Code
In this page you can find some of the code projects I have been working on, as well as some code and datasets that can be exploited to replicate the experiments reported in some of my publications.
Adversarialib. I am currently involved in the development of Adversarialib, an open-source python library that implements a set of carefully targeted attacks against machine learning algorithms. These attacks can be exploited to assess the security of machine learning algorithms deployed in adversarial settings.

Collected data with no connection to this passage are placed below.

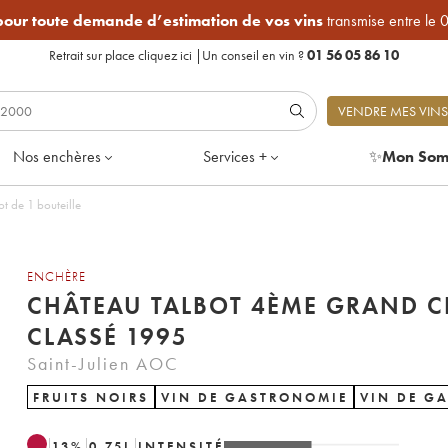
 pour toute demande d’estimation de vos vins
transmise entre le 
Retrait sur place
cliquez ici
|
Un conseil en vin ?
01 56 05 86 10
VENDRE MES VINS
Nos enchères
Services +
✨
Mon Som
rand Cru Classé 1995 - Lot de 1 bouteille
ENCHÈRE
CHÂTEAU TALBOT 4ÈME GRAND C
CLASSÉ 1995
Saint-Julien AOC
FRUITS NOIRS
VIN DE GASTRONOMIE
VIN DE G
13
%
0.75
L
INTENSITÉ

ALFASVMLib. Library containing implementation of label-flip attacks against Support Vector Machines from our Neurocomputing '14 paper http://pralab.diee.unica.it/en/ALFASVMLib
Poisoning attacks against SVMs (ICML 2012). Here you can find the matlab code for replicating experiments related to my ICML 2012 publication. I would like to acknowledge Paul Temple for helping me publicly releasing this source code. Code updated on June 21, 2017. In this updated version 1.1 we corrected a small bug pointed out by Nathalie Baracaldo and Jaehoon Safavi (IBM Almaden Research Center, San Jose, CA, USA) -thanks!- and included the MNIST data as part of the package.
Is Data Clustering in Adversarial Settings Secure? (AISec 2013). Here you can find the matlab code for replicating experiments related to my AISec 2013 publication. I would like to acknowledge my colleague Ignazio Pillai for implementing most of the code and running the experiments for that paper.